This BTSADV Survivor Sister has been through some incredibly difficult abuse and hardship. She speaks about how she left her abuser and was left the PTSD. Her story is painful to read and epitomizes the dangers that survivors face during and after the escape.

An Alcoholic and a User

My abuser was an alcoholic, and an occasional heroin user. He wasn’t supposed to meet me. However, his cousin met my girlfriend, and then we all started hanging out. At that time, I had only experienced one prior relationship, which was also negative. To understand that, I think I have to explain my naivety and self-identity. I lost my father when I was fifteen and had no guidance or instruction in my life. Therefore I made all my decisions. I was also 5’2″ and 265lbs. I had three chins and no self-esteem. So as you can imagine, I fell for anyone that showed me the least bit of attention and thought I was attractive.

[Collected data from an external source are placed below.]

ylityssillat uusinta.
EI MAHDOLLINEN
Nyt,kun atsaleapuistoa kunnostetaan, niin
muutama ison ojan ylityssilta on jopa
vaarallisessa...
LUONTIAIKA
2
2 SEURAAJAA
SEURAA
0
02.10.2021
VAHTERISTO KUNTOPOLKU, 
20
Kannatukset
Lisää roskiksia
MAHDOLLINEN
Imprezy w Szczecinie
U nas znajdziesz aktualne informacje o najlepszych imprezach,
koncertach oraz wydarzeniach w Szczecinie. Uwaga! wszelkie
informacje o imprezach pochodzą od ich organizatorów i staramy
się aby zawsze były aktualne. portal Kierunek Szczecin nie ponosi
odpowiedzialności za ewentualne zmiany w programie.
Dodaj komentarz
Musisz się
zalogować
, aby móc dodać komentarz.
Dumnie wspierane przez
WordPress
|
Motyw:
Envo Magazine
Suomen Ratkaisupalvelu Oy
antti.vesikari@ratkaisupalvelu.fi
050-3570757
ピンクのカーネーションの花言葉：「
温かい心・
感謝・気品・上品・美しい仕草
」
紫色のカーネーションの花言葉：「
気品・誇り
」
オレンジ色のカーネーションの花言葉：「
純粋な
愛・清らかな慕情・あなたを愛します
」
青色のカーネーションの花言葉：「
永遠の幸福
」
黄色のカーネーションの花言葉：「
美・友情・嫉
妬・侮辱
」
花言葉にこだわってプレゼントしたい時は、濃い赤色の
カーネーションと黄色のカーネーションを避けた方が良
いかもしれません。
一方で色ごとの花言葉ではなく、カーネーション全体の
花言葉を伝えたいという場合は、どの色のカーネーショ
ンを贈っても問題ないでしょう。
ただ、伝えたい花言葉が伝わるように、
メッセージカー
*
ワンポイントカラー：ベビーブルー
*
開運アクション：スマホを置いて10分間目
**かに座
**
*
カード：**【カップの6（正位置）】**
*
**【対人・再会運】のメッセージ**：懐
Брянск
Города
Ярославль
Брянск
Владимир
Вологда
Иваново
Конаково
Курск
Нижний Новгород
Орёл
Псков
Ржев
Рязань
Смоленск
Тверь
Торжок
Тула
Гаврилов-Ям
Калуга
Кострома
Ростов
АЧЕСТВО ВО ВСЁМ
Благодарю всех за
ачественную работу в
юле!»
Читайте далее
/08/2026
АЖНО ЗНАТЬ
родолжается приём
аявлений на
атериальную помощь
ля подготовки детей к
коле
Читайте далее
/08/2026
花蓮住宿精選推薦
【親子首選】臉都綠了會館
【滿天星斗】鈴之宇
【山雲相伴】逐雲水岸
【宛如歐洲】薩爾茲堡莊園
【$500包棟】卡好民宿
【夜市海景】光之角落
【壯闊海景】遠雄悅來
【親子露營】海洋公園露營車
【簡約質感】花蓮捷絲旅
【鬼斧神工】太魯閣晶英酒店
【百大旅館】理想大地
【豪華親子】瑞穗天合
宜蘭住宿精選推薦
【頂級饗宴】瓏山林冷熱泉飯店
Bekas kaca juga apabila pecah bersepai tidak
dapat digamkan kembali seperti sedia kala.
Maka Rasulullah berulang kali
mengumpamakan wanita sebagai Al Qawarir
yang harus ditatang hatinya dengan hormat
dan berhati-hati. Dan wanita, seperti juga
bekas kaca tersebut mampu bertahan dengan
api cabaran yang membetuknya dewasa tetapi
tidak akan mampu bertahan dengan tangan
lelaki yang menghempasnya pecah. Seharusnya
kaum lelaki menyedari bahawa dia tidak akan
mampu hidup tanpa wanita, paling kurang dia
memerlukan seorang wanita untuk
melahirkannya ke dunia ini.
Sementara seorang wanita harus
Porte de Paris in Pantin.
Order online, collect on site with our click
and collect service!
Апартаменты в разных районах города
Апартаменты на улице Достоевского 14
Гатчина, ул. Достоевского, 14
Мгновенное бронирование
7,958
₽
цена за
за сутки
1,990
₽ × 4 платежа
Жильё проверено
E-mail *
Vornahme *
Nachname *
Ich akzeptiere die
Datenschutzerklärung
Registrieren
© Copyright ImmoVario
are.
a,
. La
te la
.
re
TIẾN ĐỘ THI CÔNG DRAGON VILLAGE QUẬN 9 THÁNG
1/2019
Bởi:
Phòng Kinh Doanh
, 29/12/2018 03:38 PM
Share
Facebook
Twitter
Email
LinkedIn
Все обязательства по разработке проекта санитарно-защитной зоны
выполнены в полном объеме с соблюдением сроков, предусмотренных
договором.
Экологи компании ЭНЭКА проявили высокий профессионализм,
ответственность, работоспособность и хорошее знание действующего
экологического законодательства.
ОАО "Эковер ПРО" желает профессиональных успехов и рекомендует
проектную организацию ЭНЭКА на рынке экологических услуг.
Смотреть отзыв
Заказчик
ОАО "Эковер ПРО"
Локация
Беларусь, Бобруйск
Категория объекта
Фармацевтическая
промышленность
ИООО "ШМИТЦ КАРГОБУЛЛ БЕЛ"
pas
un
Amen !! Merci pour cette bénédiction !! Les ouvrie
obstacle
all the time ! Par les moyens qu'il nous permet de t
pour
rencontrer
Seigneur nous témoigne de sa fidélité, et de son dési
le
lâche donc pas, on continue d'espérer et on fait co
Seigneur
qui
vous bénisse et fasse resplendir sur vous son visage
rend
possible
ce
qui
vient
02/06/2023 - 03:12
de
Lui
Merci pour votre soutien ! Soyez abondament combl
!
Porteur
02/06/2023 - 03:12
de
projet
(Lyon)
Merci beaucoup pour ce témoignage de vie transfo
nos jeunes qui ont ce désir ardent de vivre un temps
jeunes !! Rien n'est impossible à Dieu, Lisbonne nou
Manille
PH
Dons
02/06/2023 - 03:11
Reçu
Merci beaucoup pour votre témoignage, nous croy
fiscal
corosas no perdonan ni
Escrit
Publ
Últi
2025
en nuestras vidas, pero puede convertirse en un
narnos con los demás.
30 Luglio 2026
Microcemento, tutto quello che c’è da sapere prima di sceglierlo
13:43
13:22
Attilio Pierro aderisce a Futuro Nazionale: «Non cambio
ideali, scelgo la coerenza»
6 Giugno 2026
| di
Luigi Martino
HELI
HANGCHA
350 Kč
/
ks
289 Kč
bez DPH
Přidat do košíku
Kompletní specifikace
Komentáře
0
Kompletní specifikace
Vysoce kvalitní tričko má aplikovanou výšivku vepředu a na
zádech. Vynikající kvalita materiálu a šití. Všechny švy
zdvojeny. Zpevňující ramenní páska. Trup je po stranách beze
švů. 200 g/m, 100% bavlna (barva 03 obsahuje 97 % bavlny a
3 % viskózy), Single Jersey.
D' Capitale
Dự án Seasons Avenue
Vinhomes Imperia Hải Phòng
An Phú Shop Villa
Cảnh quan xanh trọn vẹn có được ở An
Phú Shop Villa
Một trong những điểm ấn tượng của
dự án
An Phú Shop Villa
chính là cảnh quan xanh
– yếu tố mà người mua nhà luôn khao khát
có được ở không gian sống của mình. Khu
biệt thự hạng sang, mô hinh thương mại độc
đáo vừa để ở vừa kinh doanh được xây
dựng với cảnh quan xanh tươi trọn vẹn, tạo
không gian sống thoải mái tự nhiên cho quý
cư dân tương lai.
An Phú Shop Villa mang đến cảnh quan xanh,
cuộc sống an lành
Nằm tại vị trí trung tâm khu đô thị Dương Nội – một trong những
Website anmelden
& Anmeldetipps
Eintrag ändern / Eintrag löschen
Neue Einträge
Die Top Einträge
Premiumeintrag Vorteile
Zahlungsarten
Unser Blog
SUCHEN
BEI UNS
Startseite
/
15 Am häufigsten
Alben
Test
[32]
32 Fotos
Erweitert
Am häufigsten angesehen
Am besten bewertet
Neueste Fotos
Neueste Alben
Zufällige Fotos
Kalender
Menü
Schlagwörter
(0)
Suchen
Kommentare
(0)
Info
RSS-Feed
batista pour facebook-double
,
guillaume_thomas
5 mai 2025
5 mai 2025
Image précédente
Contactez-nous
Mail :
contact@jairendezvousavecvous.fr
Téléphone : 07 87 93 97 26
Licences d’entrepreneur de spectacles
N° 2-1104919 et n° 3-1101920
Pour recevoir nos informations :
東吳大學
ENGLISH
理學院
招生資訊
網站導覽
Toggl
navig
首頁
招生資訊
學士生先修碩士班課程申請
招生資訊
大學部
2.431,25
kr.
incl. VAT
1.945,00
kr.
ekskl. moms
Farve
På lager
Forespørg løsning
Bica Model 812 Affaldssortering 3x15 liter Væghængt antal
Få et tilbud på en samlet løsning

The Culmination of Childhood Trauma

I endured several horrific waves of abuse as a child and suffered through heartache, a lack of respect, and so much more. It all culminated in seven years of abuse at the hands of “Derek.” Derek swept me off my feet. His smile was contagious, and of course, I fell in love – or maybe it was lust at the time. About two weeks into our dating period, I got the first sign that something was amiss – all because I put my shoes in the wrong room. I dismissed it at the time, thinking it was unimportant.  

After that I dealt with so much more; it became difficult to make eye contact with others, talk to my own family, and feel anything but fear. There’s a lot of emotion behind my abuse still, so it’s easier for me to just write this as factually, and unemotionally as possible. 

Derek abandoned me with his family, who I’d only known for a day. After about two months, he surprised me by returning on his birthday and then proceeded to punch me repeatedly in the head and upper body. It felt like the attack was never-ending, but it probably finished as rapidly as it had begun. He followed this with six more years of control and abuse. He threatened me with a gun, he threw me down a flight of stairs while his family watched, he punched me in the eye while we were walking past a police station because I spilled water on his shirt, and beat me up countless times.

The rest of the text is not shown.